In [1]:
import pandas as pd
import numpy as np

In [4]:
# Read in feature sets and corresponding outputs
# Some values of a_max were too large for a 64-bit number,
# so a 128-bit float had to be specified in order for the
# column to be parsed correctly (otherwise Pandas defaulted
# to parsing them as strings)
X1 = pd.read_csv("best_cvc4.csv")
X2 = pd.read_csv("best_z3.csv")
X3 = pd.read_csv("best_sat.csv", dtype={'a_max':np.float128})
X4 = pd.read_csv("best_none.csv")

y1 = pd.DataFrame(np.zeros((len(X1),1)), columns=['best_solver'])
y2 = pd.DataFrame(np.ones((len(X2),1)), columns=['best_solver'])
y3 = pd.DataFrame(np.ones((len(X3),1)) * 2, columns=['best_solver'])
y4 = pd.DataFrame(np.ones((len(X4),1)) * 3, columns=['best_solver'])

In [9]:
X = pd.concat([X1,X2,X3,X4])
y = pd.concat([y1,y2,y3,y4])

In [24]:
from sklearn.model_selection import train_test_split

# Split datasets into
# training (60%)
# validation (20%)
# testing (20%)
X_tv, X_test, y_tv, y_test = train_test_split(X, y, test_size=0.2, random_state=1, stratify=y)
X_train, X_val, y_train, y_val = train_test_split(X_tv, y_tv, test_size=0.25, random_state=1, stratify=y_tv)

In [25]:
# Combine output and features
train = pd.concat([y_train, X_train], axis=1)
val = pd.concat([y_val, X_val], axis=1)
test = pd.concat([y_test, X_test], axis=1)

In [26]:
train.to_csv('train.csv', index=False, header=False)
val.to_csv('validation.csv', index=False, header=False)
test.to_csv('test.csv', index=False, header=False)

In [27]:
import sagemaker, boto3, os
bucket = sagemaker.Session().default_bucket()
prefix = "smt-eager-vs-lazy-expanded"

# Upload datasets to S3
boto3.Session().resource('s3').Bucket(bucket).Object(
    os.path.join(prefix, 'data/train.csv')).upload_file('train.csv')
boto3.Session().resource('s3').Bucket(bucket).Object(
    os.path.join(prefix, 'data/validation.csv')).upload_file('validation.csv')
boto3.Session().resource('s3').Bucket(bucket).Object(
    os.path.join(prefix, 'data/test.csv')).upload_file('test.csv')

In [28]:
region = sagemaker.Session().boto_region_name
role = sagemaker.get_execution_role()

In [39]:
from sagemaker.debugger import Rule, rule_configs
from sagemaker.session import TrainingInput

# Configure model

s3_output_location='s3://{}/{}/{}'.format(bucket, prefix, 'xgboost_model')
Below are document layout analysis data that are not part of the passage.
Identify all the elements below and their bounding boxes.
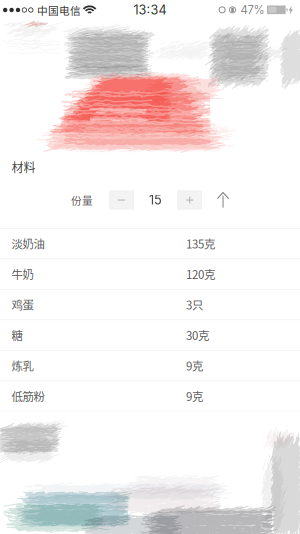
staticText: 135克 xyxy=(186,235,215,252)
staticText: 13:34 xyxy=(134,2,166,18)
staticText: 份量 xyxy=(71,192,93,208)
button[interactable]: Decrease servings xyxy=(109,190,134,210)
button[interactable]: 低筋粉 xyxy=(0,381,300,412)
button[interactable]: 糖 xyxy=(0,320,300,351)
staticText: 糖 xyxy=(12,327,22,343)
staticText: 低筋粉 xyxy=(12,388,44,404)
staticText: 牛奶 xyxy=(12,266,34,282)
button[interactable]: 炼乳 xyxy=(0,351,300,381)
staticText: 炼乳 xyxy=(12,357,34,374)
staticText: 3只 xyxy=(186,296,203,313)
button[interactable]: 淡奶油 xyxy=(0,229,300,259)
button[interactable]: 鸡蛋 xyxy=(0,290,300,320)
staticText: 30克 xyxy=(186,327,209,343)
staticText: 材料 xyxy=(12,158,36,176)
button[interactable]: Unit: 个 xyxy=(213,190,233,210)
button[interactable]: Increase servings xyxy=(178,190,202,210)
staticText: 15 xyxy=(149,192,162,208)
staticText: 9克 xyxy=(186,388,203,404)
staticText: 淡奶油 xyxy=(12,235,44,252)
staticText: 鸡蛋 xyxy=(12,296,34,313)
staticText: 中国电信 xyxy=(37,2,81,18)
staticText: 9克 xyxy=(186,357,203,374)
staticText: 47% xyxy=(240,3,264,17)
button[interactable]: 牛奶 xyxy=(0,259,300,290)
staticText: 120克 xyxy=(186,266,215,282)
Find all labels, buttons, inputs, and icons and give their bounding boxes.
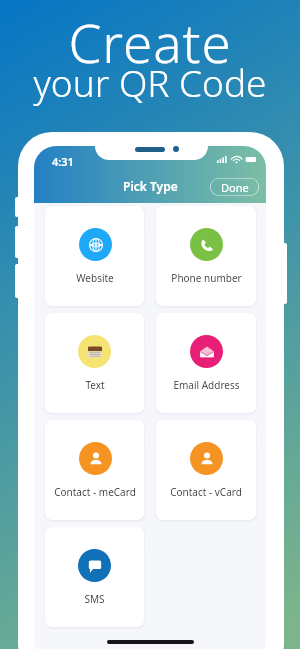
- button[interactable]: Website: [45, 206, 144, 306]
- staticText: Contact - vCard: [170, 485, 242, 499]
- button[interactable]: SMS: [45, 527, 144, 627]
- staticText: your QR Code: [33, 57, 267, 107]
- staticText: Email Address: [173, 378, 240, 392]
- staticText: 4:31: [52, 154, 74, 169]
- staticText: Create: [68, 6, 232, 78]
- staticText: Pick Type: [123, 178, 178, 194]
- button[interactable]: Text: [45, 313, 144, 413]
- staticText: Phone number: [171, 271, 242, 285]
- button[interactable]: Contact - vCard: [156, 420, 256, 520]
- staticText: SMS: [84, 592, 105, 606]
- button[interactable]: Done: [210, 178, 259, 196]
- button[interactable]: Contact - meCard: [45, 420, 144, 520]
- staticText: Contact - meCard: [54, 485, 136, 499]
- staticText: Done: [221, 180, 249, 195]
- staticText: Website: [76, 271, 114, 285]
- button[interactable]: Phone number: [156, 206, 256, 306]
- button[interactable]: Email Address: [156, 313, 256, 413]
- staticText: Text: [85, 378, 105, 392]
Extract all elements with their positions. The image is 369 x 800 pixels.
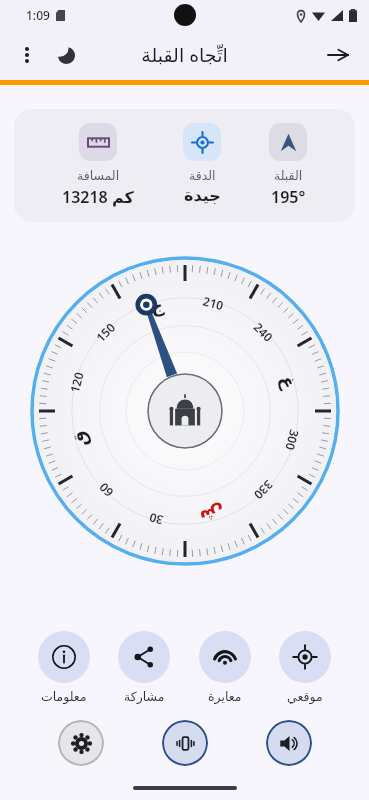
button[interactable]: Vibration <box>162 720 208 766</box>
staticText: اتِّجاه القبلة <box>141 42 228 68</box>
staticText: ش <box>198 502 227 528</box>
staticText: معايرة <box>208 689 242 704</box>
staticText: 60 <box>93 478 118 503</box>
button[interactable]: Dark mode <box>48 37 84 73</box>
staticText: 150 <box>90 317 121 347</box>
staticText: 120 <box>61 366 92 398</box>
staticText: 330 <box>248 475 280 506</box>
staticText: المسافة <box>77 168 120 183</box>
button[interactable]: Qibla compass <box>30 256 340 566</box>
staticText: مشاركة <box>124 689 165 704</box>
staticText: جيدة <box>184 186 221 205</box>
staticText: 240 <box>249 316 279 348</box>
staticText: 30 <box>144 506 168 532</box>
button[interactable]: المسافة <box>14 109 355 222</box>
button[interactable]: More options <box>10 38 44 72</box>
button[interactable]: مشاركة <box>114 631 174 704</box>
button[interactable]: معايرة <box>195 631 255 704</box>
staticText: معلومات <box>41 689 87 704</box>
button[interactable]: Next <box>319 36 357 74</box>
button[interactable]: Sound <box>266 720 312 766</box>
button[interactable]: معلومات <box>34 631 94 704</box>
button[interactable]: Settings <box>58 720 104 766</box>
staticText: موقعي <box>287 689 323 704</box>
staticText: ج <box>147 294 165 318</box>
staticText: 195° <box>271 186 306 208</box>
staticText: 210 <box>198 288 229 318</box>
staticText: غ <box>277 374 300 392</box>
staticText: 300 <box>278 424 308 456</box>
staticText: ق <box>68 428 92 450</box>
staticText: القبلة <box>274 168 303 183</box>
staticText: 13218 كم <box>62 186 134 208</box>
staticText: 1:09 <box>26 7 50 23</box>
button[interactable]: موقعي <box>275 631 335 704</box>
staticText: الدقة <box>189 168 216 183</box>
container=sagemaker.image_uris.retrieve("xgboost", region, "1.2-1")
print(container)

xgb_model=sagemaker.estimator.Estimator(
    image_uri=container,
    role=role,
    instance_count=1,
    instance_type='ml.m4.xlarge',
    volume_size=5,
    output_path=s3_output_location,
    sagemaker_session=sagemaker.Session(),
    rules=[Rule.sagemaker(rule_configs.create_xgboost_report())]
)

xgb_model.set_hyperparameters(
    objective = 'multi:softprob',
    num_class = 4,
    num_round = 100,
    subsample = 0.8,
    colsample_bytree = 0.8
)

257758044811.dkr.ecr.us-east-2.amazonaws.com/sagemaker-xgboost:1.2-1


In [40]:
from sagemaker.session import TrainingInput

train_input = TrainingInput(
    "s3://{}/{}/{}".format(bucket, prefix, "data/train.csv"), content_type="csv"
)
validation_input = TrainingInput(
    "s3://{}/{}/{}".format(bucket, prefix, "data/validation.csv"), content_type="csv"
)

In [41]:
# Run the training job to fit the model
xgb_model.fit({"train": train_input, "validation": validation_input}, wait=True)

2021-09-02 16:58:32 Starting - Starting the training job...
2021-09-02 16:58:55 Starting - Launching requested ML instancesCreateXgboostReport: InProgress
ProfilerReport-1630601912: InProgress
......
2021-09-02 16:59:55 Starting - Preparing the instances for training.........
2021-09-02 17:01:32 Downloading - Downloading input data
2021-09-02 17:01:32 Training - Downloading the training image......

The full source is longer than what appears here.